During a recent earnings call, the company’s CEO Matthew Bromberg teased a new version of its AI tool that he claims, while somehow maintaining a straight face, will eliminate the need for coding in game development. Now, any schmuck can prompt their way to being the next Hideo Kojima or Sam Lake. In theory, anyway.
“At the Game Developer Conference in March, we’ll be unveiling a beta of the new upgraded Unity AI, which will enable developers to prompt full casual games into existence with natural language only, native to our platform — so it’s simple to move from prototype to finished product,” Bromberg said, as quoted by Game Developer.
“This assistant will be powered by our unique understanding of the project context and our runtime, while leveraging the best frontier models that exist,” he continued. “We believe together this combination will provide more efficient, more effective results to game developers than general-purpose models alone.”

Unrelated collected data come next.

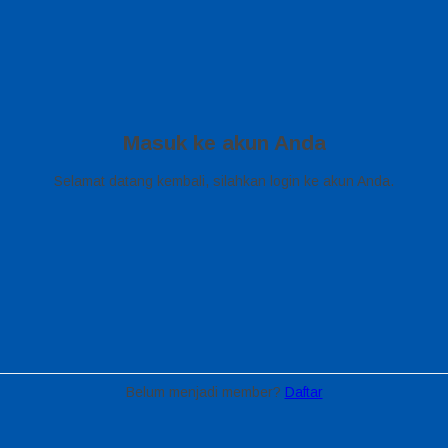
Masuk ke akun Anda
Selamat datang kembali, silahkan login ke akun Anda.
Belum menjadi member?
Daftar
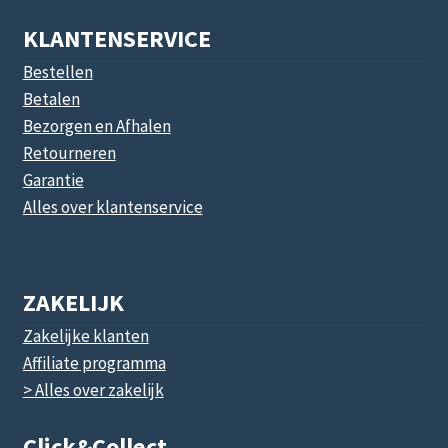
KLANTENSERVICE
Bestellen
Betalen
Bezorgen en Afhalen
Retourneren
Garantie
Alles over klantenservice
ZAKELIJK
Zakelijke klanten
Affiliate programma
> Alles over zakelijk
Click&collect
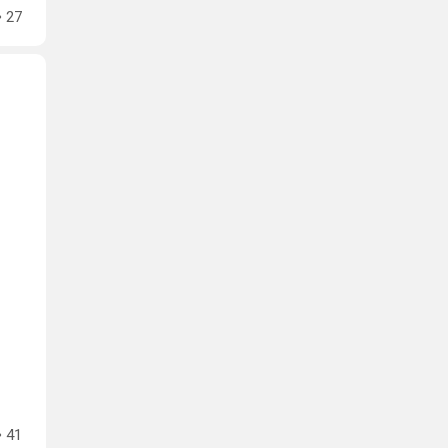
27
41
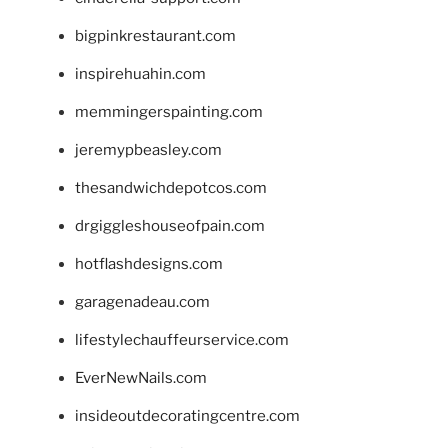
bigpinkrestaurant.com
inspirehuahin.com
memmingerspainting.com
jeremypbeasley.com
thesandwichdepotcos.com
drgiggleshouseofpain.com
hotflashdesigns.com
garagenadeau.com
lifestylechauffeurservice.com
EverNewNails.com
insideoutdecoratingcentre.com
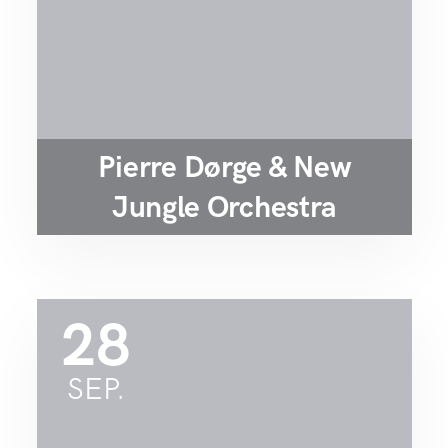
Pierre Dørge & New
Jungle Orchestra
28
SEP.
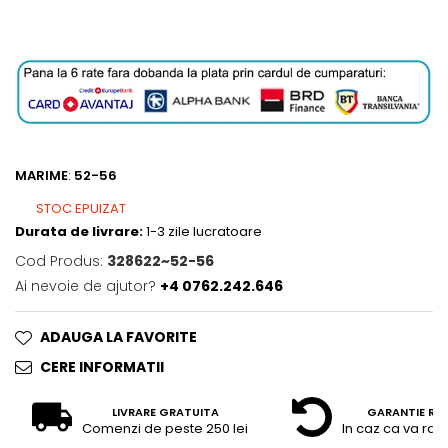
MARIME
:
52-56
STOC EPUIZAT
Durata de livrare:
1-3 zile lucratoare
Cod Produs:
328622~52-56
Ai nevoie de ajutor?
+4 0762.242.646
ADAUGA LA FAVORITE
CERE INFORMATII
LIVRARE GRATUITA
GARANTIE RE
Comenzi de peste 250 lei
In caz ca va raz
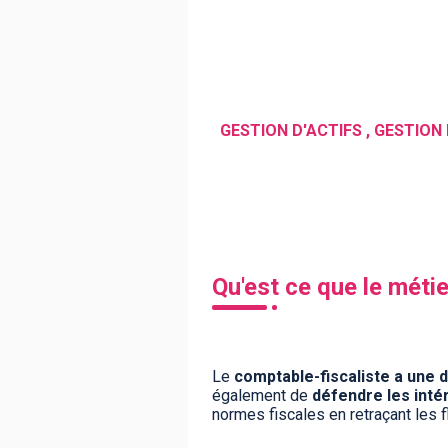
BTS
Écoles
Masters
Licences pro
Articles
CAP
Bac pro
Bachelors
Qu'est ce que le méti
Le
comptable-fiscaliste a une 
également de
défendre les intér
normes fiscales en retraçant les f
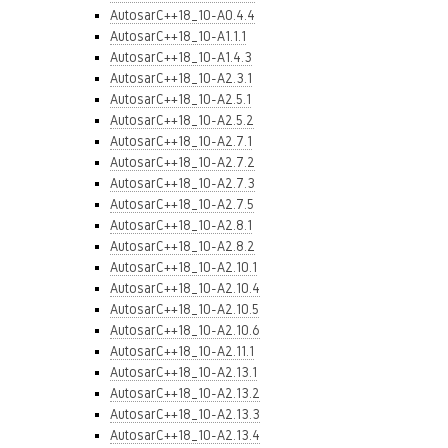
AutosarC++18_10-A0.4.4
AutosarC++18_10-A1.1.1
AutosarC++18_10-A1.4.3
AutosarC++18_10-A2.3.1
AutosarC++18_10-A2.5.1
AutosarC++18_10-A2.5.2
AutosarC++18_10-A2.7.1
AutosarC++18_10-A2.7.2
AutosarC++18_10-A2.7.3
AutosarC++18_10-A2.7.5
AutosarC++18_10-A2.8.1
AutosarC++18_10-A2.8.2
AutosarC++18_10-A2.10.1
AutosarC++18_10-A2.10.4
AutosarC++18_10-A2.10.5
AutosarC++18_10-A2.10.6
AutosarC++18_10-A2.11.1
AutosarC++18_10-A2.13.1
AutosarC++18_10-A2.13.2
AutosarC++18_10-A2.13.3
AutosarC++18_10-A2.13.4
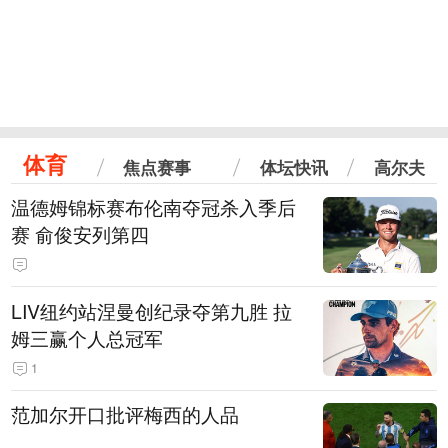
体育
焦点赛事
体坛快讯
高尔夫
温德姆锦标赛布伦南夺冠杀入季后
赛 俞俊安列第四
LIV纽约站涅曼创纪录夺第九胜 拉
姆三赢个人总冠军
1
范加尔开口批评梅西的人品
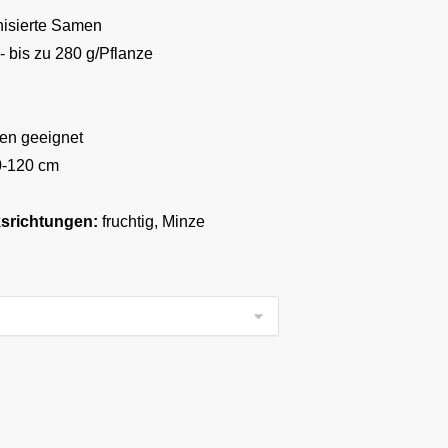
inisierte Samen
- bis zu 280 g/Pflanze
ßen geeignet
0-120 cm
richtungen:
fruchtig, Minze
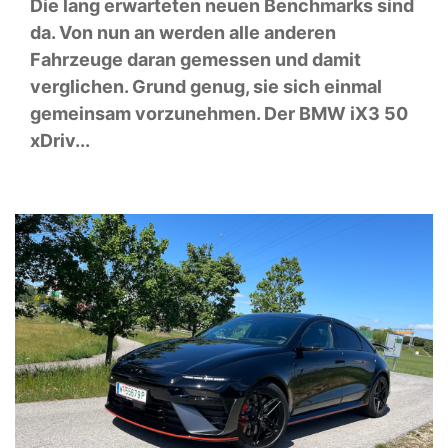
Die lang erwarteten neuen Benchmarks sind
da. Von nun an werden alle anderen
Fahrzeuge daran gemessen und damit
verglichen. Grund genug, sie sich einmal
gemeinsam vorzunehmen. Der BMW iX3 50
xDriv...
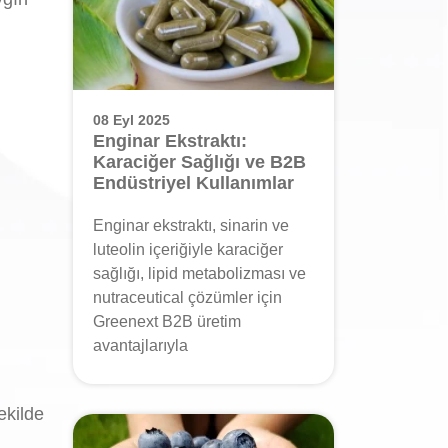
08 Eyl 2025
Enginar Ekstraktı:
Karaciğer Sağlığı ve B2B
Endüstriyel Kullanımlar
Enginar ekstraktı, sinarin ve
luteolin içeriğiyle karaciğer
sağlığı, lipid metabolizması ve
nutraceutical çözümler için
Greenext B2B üretim
avantajlarıyla
ekilde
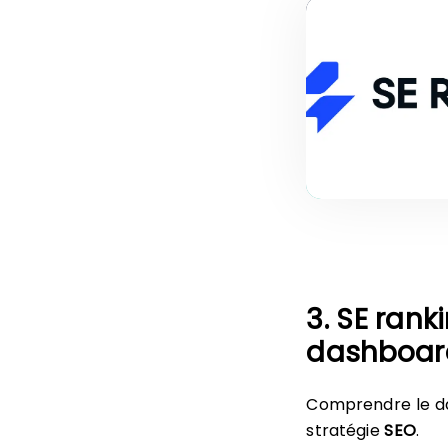
3. SE rank
dashboar
Comprendre le 
stratégie
SEO
.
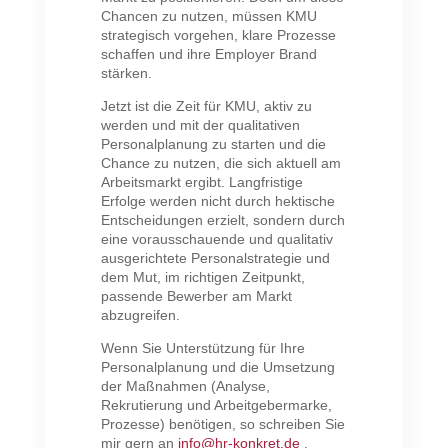
Chancen zu nutzen, müssen KMU
strategisch vorgehen, klare Prozesse
schaffen und ihre Employer Brand
stärken.
Jetzt ist die Zeit für KMU, aktiv zu
werden und mit der qualitativen
Personalplanung zu starten und die
Chance zu nutzen, die sich aktuell am
Arbeitsmarkt ergibt. Langfristige
Erfolge werden nicht durch hektische
Entscheidungen erzielt, sondern durch
eine vorausschauende und qualitativ
ausgerichtete Personalstrategie und
dem Mut, im richtigen Zeitpunkt,
passende Bewerber am Markt
abzugreifen.
Wenn Sie Unterstützung für Ihre
Personalplanung und die Umsetzung
der Maßnahmen (Analyse,
Rekrutierung und Arbeitgebermarke,
Prozesse) benötigen, so schreiben Sie
mir gern an
info@hr-konkret.de
.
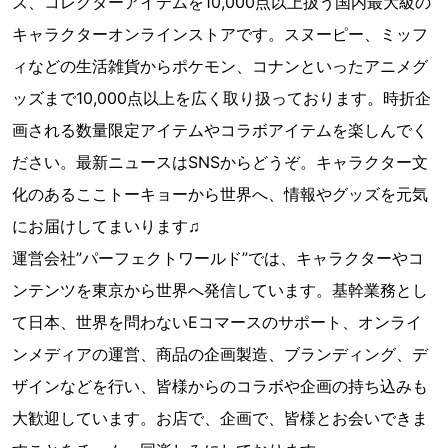
ズ、コレクターアイテムを10,000点以上扱う国内最大級の
キャラクターオンラインストアです。スヌーピー、ミッフ
ィなどの生活雑貨からポケモン、コナンといったアニメグ
ッズまで10,000点以上を広く取り扱っております。時折企
画される数量限定アイテムやコラボアイテムを楽しんでく
ださい。最新ニュースはSNSからどうぞ。キャラクター文
化のあるここトーキョーから世界へ、情報やグッズを元気
にお届けしてまいります♫
運営会社”パーフェクトワールド”では、キャラクターやコ
ンテンツを東京から世界へ発信しています。基幹業務とし
て日本、世界を問わないEコマースのサポート、オンライ
ンメディアの運営、商品の企画製造、ブランディング、デ
ザインなどを行い、皆様からのコラボや企画の持ち込みも
大歓迎しています。お店で、企画で、皆様とお会いできま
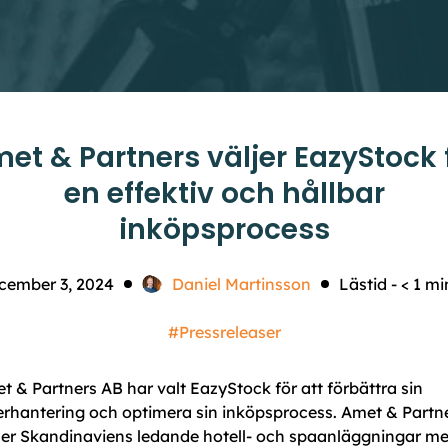
et & Partners väljer EazyStock 
en effektiv och hållbar
inköpsprocess
cember 3, 2024
Daniel Martinsson
Lästid -
< 1
mi
#Pressreleaser
t & Partners AB har valt EazyStock för att förbättra sin
erhantering och optimera sin inköpsprocess. Amet & Partn
ser Skandinaviens ledande hotell- och spaanläggningar m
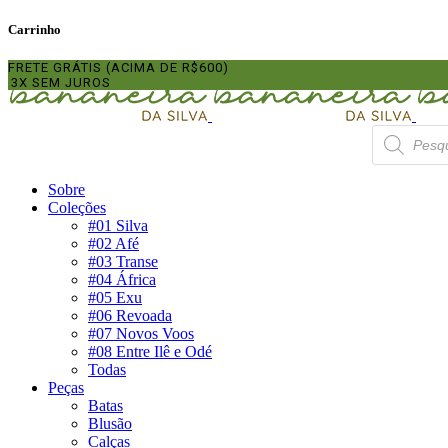
Carrinho
FRETE GRÁTIS (ACIMA DE R$600)
3X SEM JUROS
Pesquisar
produtos
Sobre
Coleções
#01 Silva
#02 Afé
#03 Transe
#04 África
#05 Exu
#06 Revoada
#07 Novos Voos
#08 Entre Ilê e Odé
Todas
Peças
Batas
Blusão
Calças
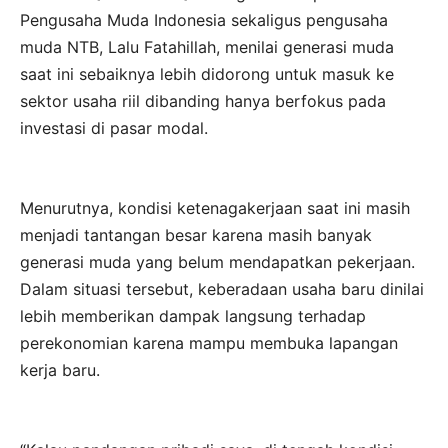
Pengusaha Muda Indonesia sekaligus pengusaha
muda NTB, Lalu Fatahillah, menilai generasi muda
saat ini sebaiknya lebih didorong untuk masuk ke
sektor usaha riil dibanding hanya berfokus pada
investasi di pasar modal.
Menurutnya, kondisi ketenagakerjaan saat ini masih
menjadi tantangan besar karena masih banyak
generasi muda yang belum mendapatkan pekerjaan.
Dalam situasi tersebut, keberadaan usaha baru dinilai
lebih memberikan dampak langsung terhadap
perekonomian karena mampu membuka lapangan
kerja baru.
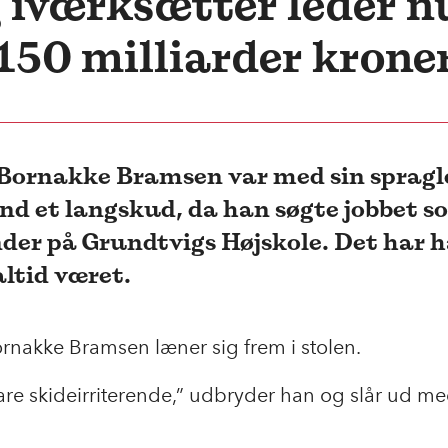
 iværksætter leder nu
150 milliarder krone
 Bornakke Bramsen var med sin spragl
nd et langskud, da han søgte jobbet s
der på Grundtvigs Højskole. Det har 
 altid været.
rnakke Bramsen læner sig frem i stolen.
are skideirriterende,” udbryder han og slår ud m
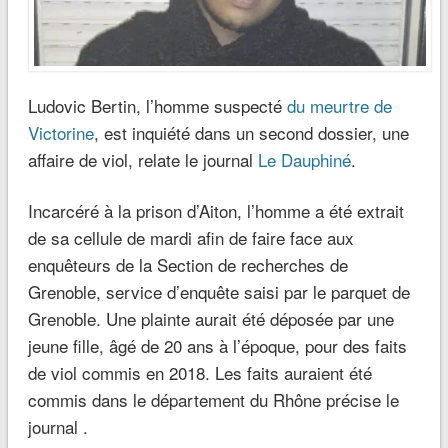
Ludovic Bertin, l’homme suspecté
du meurtre de
Victorine
, est inquiété dans un second dossier, une
affaire de viol, relate le journal
Le Dauphiné
.
Incarcéré à la prison d’Aiton, l’homme a été extrait
de sa cellule de mardi afin de faire face aux
enquêteurs de la Section de recherches de
Grenoble, service d’enquête saisi par le parquet de
Grenoble. Une plainte aurait été déposée par une
jeune fille, âgé de 20 ans à l’époque, pour des faits
de viol commis en 2018. Les faits auraient été
commis dans le département du Rhône précise le
journal .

The announcement represents a bold if not questionable double-down by Unity. A survey conducted by Game Developer found that over half of game workers think generative AI is bad for the industry. It’s also a massive reputational risk: pretty much any time a game gets caught using the tech becomes fuel for controversy. Underscoring its contentiousness, the video game storefront Steam requires developers disclose if their titles use any AI-generated content.
There’s also a growing pile of evidence suggesting that AI tools don’t improve productivity — or at least not without sacrificing quality or morale — with many programmers finding that AI coding tools are too error prone to be worth the hassle.
And that’s with people who have the experience to recognize where the tech falls short. Unity is probably aiming at developers who don’t know any better, or the clueless, dollar-sign-for-eyes bosses who will force it on their underlings. (This is a common trait among AI evangelists, newly converted or otherwise: Nvidia CEO Jensen Huang, for example, fumed that any employee who didn’t use AI to automate every possible task was “insane,” after some of his managers recommended dialing back AI usage. Another CEO bragged that he fired 80 percent of his staff because they weren’t as enthusiastic about AI as he was.)
Unity, however, is pushing AI for a supposedly beneficent purpose: to “democratize” game development.
“Our goal is to remove as much friction from the creative process as possible, becoming the universal bridge between the first spark of creativity and a successful, scalable, and enduring digital experience,” Bromberg said.
We’re not holding our breath for anything good to come of it.